The term “alkyl group” relates to a monovalent branched or unbranched saturated hydrocarbon chain having preferably 1 to 20 carbon atoms, preferably 1 to 10 carbon atoms, more preferably 1, 2, 3, 4, 5 or 6 carbon atoms. Examples of this term are groups such as methyl, ethyl, n-propyl, isopropyl, n-butyl, isobutyl, tert-butyl, n-hexyl, n-decyl, tetradecyl groups and the like.

The term “alkylene group” relates to a divalent radical of a branched or unbranched saturated hydrocarbon chain having preferably 1 to 20 carbon atoms, preferably 1 to 10 carbon atoms, more preferably 1, 2, 3, 4, 5 or 6 carbon atoms. Examples of this term are groups such as methylene group (—CH₂—), ethylene group (—CH₂CH₂—), the propylene isomers (such as —CH₂CH₂CH₂— and —CH(CH₃)CH₂—) and the like.

The term “alkenyl group” relates to a monovalent radical of a branched or unbranched unsaturated hydrocarbon group having preferably 2 to 20 carbon atoms, more preferably 2 to 10 carbon atoms and even more preferably 2, 3, 4, 5 or 6 carbon atoms and having 1 to 6, preferably one, double bond. Preferred alkenyl groups include ethenyl or vinyl (—CH═CH₂), 1-propylene or allyl (—CH₂CH═CH₂), isopropylene (—C(CH₃)═CH₂), bicyclo[2.2.1]heptene groups and the like. If an alkenyl group is bonded to a nitrogen atom, the double bond may not be located in the alpha position relative to the nitrogen atom.

The term “alkenylene group” relates to a divalent radical of a branched or unbranched unsaturated hydrocarbon group having preferably 2 to 20 carbon atoms, more preferably 2 to 10 carbon atoms and even more preferably 2, 3, 4, 5 or 6 carbon atoms and having 1 to 6, preferably one, double bond.

The term “cycloalkyl group” relates to a cyclic alkyl group having 3 to 20 carbon atoms and one single cyclic ring or two or more condensed rings. Such cycloalkyl groups include, for example, individual ring structures, such as cyclopropyl, cyclobutyl, cyclopentyl, cyclohexyl, cycloheptyl, cyclooctyl groups and the like or multiring structures such as adamantanyl and bicyclo[2.2.1]heptane groups or a cyclic alkyl group to which an aryl group is condensed, such as an indane group and the like.

The term “heterocyclyl group” relates to a saturated or partially unsaturated group with one single ring or two or more condensed rings which has in the ring 1 to 40 carbon atoms and 1 to 10 heteroatoms, preferably 1 to 4 heteroatoms, which are selected from nitrogen, sulfur, phosphorus and/or oxygen atoms.

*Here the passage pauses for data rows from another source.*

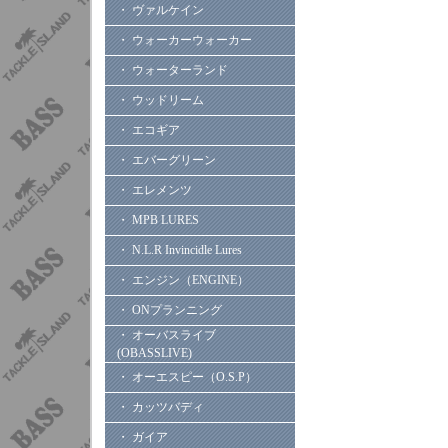
・ ヴァルケイン
・ ウォーカーウォーカー
・ ウォーターランド
・ ウッドリーム
・ エコギア
・ エバーグリーン
・ エレメンツ
・ MPB LURES
・ N.L.R Invincidle Lures
・ エンジン（ENGINE）
・ ONプランニング
・ オーバスライブ
(OBASSLIVE)
・ オーエスピー（O.S.P）
・ カッツバディ
・ ガイア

The term “aryl group” relates to an aromatic carbocyclic group having 6 to 20 carbon atoms and a single ring (such as a phenyl group) or two or more rings (such as a biphenyl group) or two or more condensed (annelated) rings (such as naphthyl, anthryl, tetrahydronaphthyl, indane groups and the like). Preferred aryl groups include phenyl and naphthyl groups.

The term “heteroaryl group” relates to an aromatic group (i.e. an unsaturated group) which comprises 1 to 15 carbon atoms and 1 to 4 heteroatoms which are selected from oxygen, nitrogen and sulfur atom, within at least one ring.

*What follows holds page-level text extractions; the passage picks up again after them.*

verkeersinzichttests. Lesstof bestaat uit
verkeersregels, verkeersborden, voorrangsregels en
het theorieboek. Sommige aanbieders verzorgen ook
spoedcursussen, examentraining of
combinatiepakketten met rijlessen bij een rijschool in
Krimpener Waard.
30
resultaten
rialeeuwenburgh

The term “acyl group” refers to the group —C(O)R, in which R is selected from the group consisting of hydrogen atom, optionally substituted alkyl group, optionally substituted cycloalkyl group, optionally substituted heterocyclyl group, optionally substituted aryl group and optionally substituted heteroaryl group.

The term “carboxyl ester group” relates to the group —C(O)OR, in which R is selected from the group consisting of optionally substituted alkyl group, optionally substituted cycloalkyl group, optionally substituted heterocyclyl group, optionally substituted aryl group and optionally substituted heteroaryl group.

The term “halogen atom” or “halogen” relates to fluorine, chlorine, bromine and iodine atoms.

The term “hydrocarbon radical” relates to a monovalent group of carbon and hydrogen atoms. Hydrocarbon radicals may be straight-chain or branched, contain ring structures and be saturated or unsaturated. Hydrocarbon radicals preferably have 1 to 20 carbon atoms, preferably 1 to 10 carbon atoms, more preferably 1, 2, 3, 4, 5 or 6 carbon atoms. Examples of hydrocarbon radicals are alkyl, alkenyl, alkynyl, cycloalkyl and aryl groups, and combinations of a hydrocarbon bridge and an alkyl, alkenyl, alkynyl, cycloalkyl or aryl group.

The term “hydrocarbon bridge” relates to a divalent group of carbon and hydrogen atoms. Hydrocarbon bridges may be straight-chain or branched, contain ring structures and be saturated or unsaturated. Hydrocarbon bridges preferably have 1 to 20 carbon atoms, preferably 1 to 10 carbon atoms, more preferably 1, 2, 3, 4, 5 or 6 carbon atoms. Examples of hydrocarbon bridges are alkylene, alkenylene, alkynylene, divalent cycloalkyl and divalent aryl groups and combinations thereof.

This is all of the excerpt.